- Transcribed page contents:
---*---

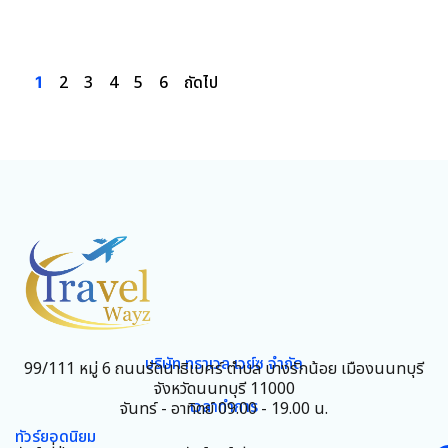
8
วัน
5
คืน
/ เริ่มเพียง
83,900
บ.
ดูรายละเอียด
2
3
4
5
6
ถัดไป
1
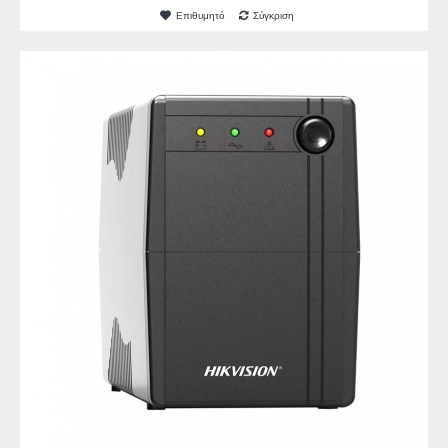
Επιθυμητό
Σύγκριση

---*---

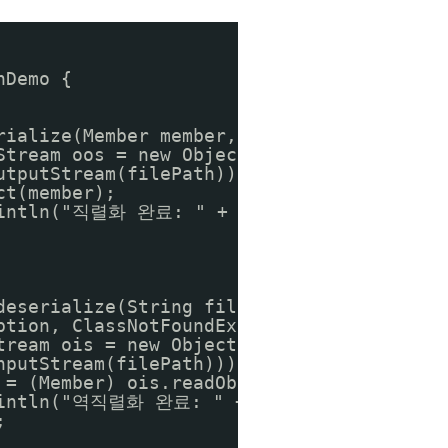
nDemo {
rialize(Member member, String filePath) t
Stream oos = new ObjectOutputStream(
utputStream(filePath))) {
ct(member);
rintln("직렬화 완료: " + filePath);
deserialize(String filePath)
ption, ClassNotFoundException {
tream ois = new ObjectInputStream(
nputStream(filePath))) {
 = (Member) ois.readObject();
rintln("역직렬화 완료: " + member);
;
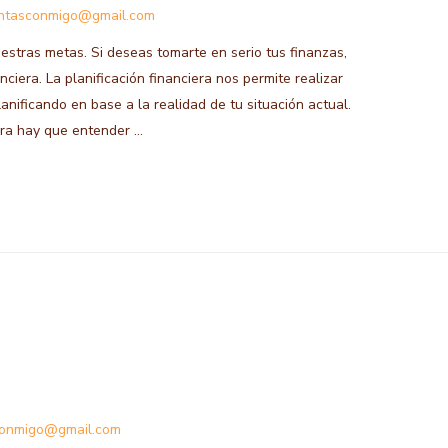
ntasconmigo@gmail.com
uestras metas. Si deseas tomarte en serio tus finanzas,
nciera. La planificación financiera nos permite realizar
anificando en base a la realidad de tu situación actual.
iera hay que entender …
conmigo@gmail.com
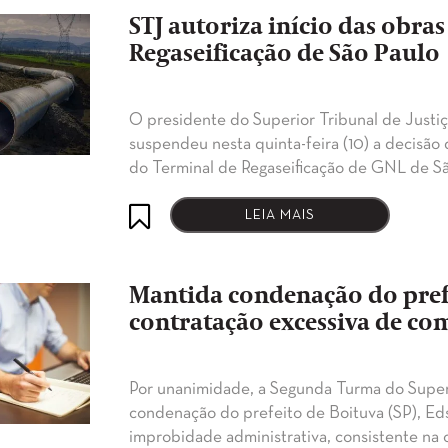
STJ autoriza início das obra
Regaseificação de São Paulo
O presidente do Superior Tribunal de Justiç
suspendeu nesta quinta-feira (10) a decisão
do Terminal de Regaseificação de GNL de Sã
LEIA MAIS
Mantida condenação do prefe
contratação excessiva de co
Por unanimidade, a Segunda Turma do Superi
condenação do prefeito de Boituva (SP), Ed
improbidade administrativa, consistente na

---*---

- Exercise details:
Your copy should hold only the lines above from the one containing "iera hay que entender …" through the one containing "improbidade administrativa, consistente na", exactly as written and free of pictures.

- Answer box:
iera hay que entender …
conmigo@gmail.com
STJ autoriza início das obra
Regaseificação de São Paulo
O presidente do Superior Tribunal de Justiç
suspendeu nesta quinta-feira (10) a decisão
do Terminal de Regaseificação de GNL de Sã
LEIA MAIS
Mantida condenação do prefe
contratação excessiva de co
Por unanimidade, a Segunda Turma do Superi
condenação do prefeito de Boituva (SP), Ed
improbidade administrativa, consistente na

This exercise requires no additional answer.